It‘s no secret that SELOC and LoT have very close ties, and for 2011 we‘ve been working together to organise a selection of evenings aimed at track day novices – with extra instruction and safe in the knowledge you aren‘t out on track with seasoned veterans of the track day scene.

All tracks are safer than your average B-road if you stay within your limits, but Brands Hatch Indy, Snetterton and Bedford offer the best blend of a real track atmosphere whilst being a little more forgiving should you make a mistake. Tracks like Oulton Park and Cadwell are awesome but mistakes can prove costly, especially in the wet.

An event such as the Lotus-on-Track Brands Indy Novice Evening on the 11th of July can be the ideal opportunity to learn the ropes in a safe and friendly environment tailored to those with no prior experience.

If you can, book tuition. It may not seem like much, but that half an hour or so can prove extremely useful whilst learning the track.

If you can an airfield training day such as those run by Car-Limits are excellent learning aids, as you can learn the limits of both your car and yourself before heading out on track, and can even lead to lower insurance premiums.

Getting prepared

While there are a few essentials to ensure your safety out on track, you don‘t need to be spending a fortune.

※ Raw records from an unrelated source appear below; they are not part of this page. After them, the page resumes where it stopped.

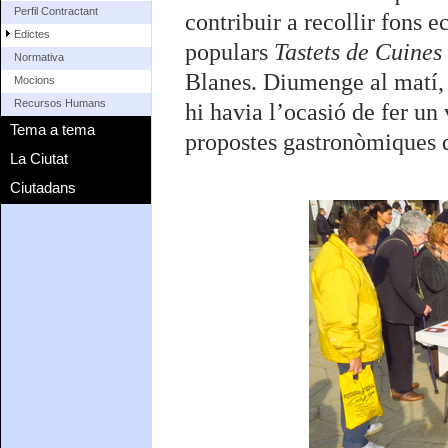
Perfil Contractant
contribuir a recollir fons
Edictes
populars
Tastets de Cuine
Normativa
Blanes. Diumenge al matí, 
Mocions
Recursos Humans
hi havia l’ocasió de fer un 
Tema a tema
propostes gastronòmiques qu
La Ciutat
Ciutadans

The most obvious requirement is that of a helmet. Ideally you should pick up your own to be sure of a proper fit, but Lotus-on-Track offer helmet rentals at most venues – typically around £10-20. Some venues are beginning to ask for a SNELL 2005 approved helmet, so if you are buying now it most likely makes sense to get one which meets this specification. If you want to use a car without the roof fitted you‘ll want a full-face helmet as well, as many will not allow open face helmets in convertibles.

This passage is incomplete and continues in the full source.